Diagn Cytopathol. 2013 Apr;41(4):303-7. doi: 10.1002/dc.21837. Epub 2011 Sep 26.
It is well known that "condensed cluster of stromal cells (CCSC)" and "metaplastic clumps with irregular protrusion (MCIP)" in endometrial glandular and stromal breakdown (EGBD) cases may simulate "clumps of cancer cells (CCC)" in endometrioid adenocarcinoma grade 1 (G1), leading to difficulty in cytological interpretation. The aim of this study was undertaken to clarify the cytological immunoreactivity of nuclear findings about CCSC and MCIP which may be recognized in EGBD cases by using p53 protein and cyclin A in liquid-based cytologic (LBC) preparations. The material consists of cytologic smears of 20 cases of EGBD and 20 cases of G1 for which histopathological diagnosis was obtained by endometrial curettage at the JA Suzuka General Hospital. The evaluation of immunoreactivity was performed by using the intensity of nuclear staining and the nuclear labeling index (N-LI). The intensity of nuclear staining was scored as negative (0), weak (1), moderate (2), or strong (3). The N-LI was scored as less than 10% (0), from 10 to 25% (1), from 26 to 50% (2), or greater than 50% (3). The final score was calculated of the addition of both partial scores. Results are as follows: As for the p53 protein immunoreactivity, CCC (2.4 ± 1.4) was a significantly higher value in comparison with CCSC (0) and MCIP (0.8 ± 0.4), respectively. As for the cyclin A immunoreactivity, CCC (2.8 ± 1.1) was a significantly higher value in comparison with CCSC (0) and MCIP (0.6 ± 0.5), respectively. CCSC and MCIP in EGBD are misunderstood as cellular atypia and structural atypia on occasion; but, as for results of the immunoreactivity scores of p53 protein and cyclin A in our study, it seemed that those biochemical characters proved that the biological activity level was low (or degenerative). The results of the current study demonstrated that the cytological immunoreactivity of nuclear findings by p53 and cyclin A appear to be more useful for the LBC assessment of endometrial lesions, especially for the discrimination of EGBD and G1.

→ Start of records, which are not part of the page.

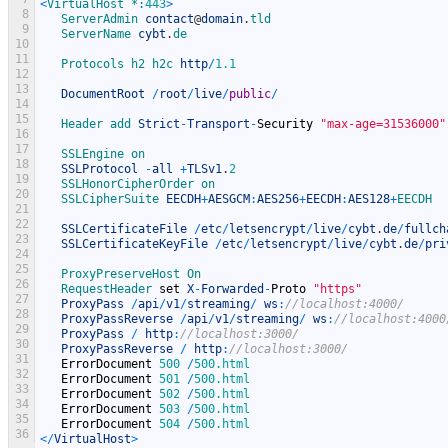
<
VirtualHost *
:
443
>
8
ServerAdmin 
contact
@
domain
.
tld
9
ServerName 
cybt
.
de
10
11
Protocols 
h2 
h2c 
http
/
1.1
12
13
DocumentRoot
/
root
/
live
/
public
/
14
15
Header 
add 
Strict
-
Transport
-
Security
"max-age=31536000"
16
17
SSLEngine 
on
18
SSLProtocol
-
all
+
TLSv1
.
2
19
SSLHonorCipherOrder 
on
20
SSLCipherSuite 
EECDH
+
AESGCM
:
AES256
+
EECDH
:
AES128
+
EECDH
21
22
SSLCertificateFile
/
etc
/
letsencrypt
/
live
/
cybt
.
de
/
fullch
23
SSLCertificateKeyFile
/
etc
/
letsencrypt
/
live
/
cybt
.
de
/
pri
24
25
ProxyPreserveHost 
On
26
RequestHeader 
set
X
-
Forwarded
-
Proto
"https"
27
ProxyPass
/
api
/
v1
/
streaming
/
ws
:
//localhost:4000/
28
ProxyPassReverse
/
api
/
v1
/
streaming
/
ws
:
//localhost:4000
29
ProxyPass
/
http
:
//localhost:3000/
30
ProxyPassReverse
/
http
:
//localhost:3000/
31
ErrorDocument
500
/
500.html
32
ErrorDocument
501
/
500.html
33
ErrorDocument
502
/
500.html
34
ErrorDocument
503
/
500.html
35
ErrorDocument
504
/
500.html
36
<
/
VirtualHost
>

众所周知,在子宫内膜腺性和间质崩解(EGBD)病例中,“基质细胞浓缩簇(CCSC)”和“伴有不规则突起的化生团块(MCIP)”可能会模拟子宫内膜样腺癌1级(G1)中的“癌细胞团块(CCC)”,从而导致细胞学解释困难。本研究的目的是通过在液基细胞学(LBC)制剂中使用p53蛋白和细胞周期蛋白A来阐明在EGBD病例中可能识别出的CCSC和MCIP核发现的细胞学免疫反应性。材料包括20例EGBD和20例G1的细胞学涂片,这些病例在JA铃鹿综合医院通过子宫内膜刮宫术获得了组织病理学诊断。免疫反应性评估通过使用核染色强度和核标记指数(N-LI)进行。核染色强度评分为阴性(0)、弱阳性(1)、中度阳性(2)或强阳性(3)。N-LI评分为小于10%(0)、10%至25%(1)、26%至50%(2)或大于50%(3)。最终得分是两个部分得分的相加。结果如下:关于p53蛋白免疫反应性,CCC(2.4±1.4)与CCSC(0)和MCIP(0.8±0.4)相比分别显著更高。关于细胞周期蛋白A免疫反应性,CCC(2.8±1.1)与CCSC(0)和MCIP(0.6±0.5)相比分别显著更高。EGBD中的CCSC和MCIP有时会被误解为细胞异型性和结构异型性;但是,就我们研究中p53蛋白和细胞周期蛋白A的免疫反应性评分结果而言,这些生化特征似乎证明其生物活性水平较低(或处于退化状态)。本研究结果表明,p53和细胞周期蛋白A对核发现的细胞学免疫反应性似乎对子宫内膜病变的LBC评估更有用,特别是对于EGBD和G1的鉴别。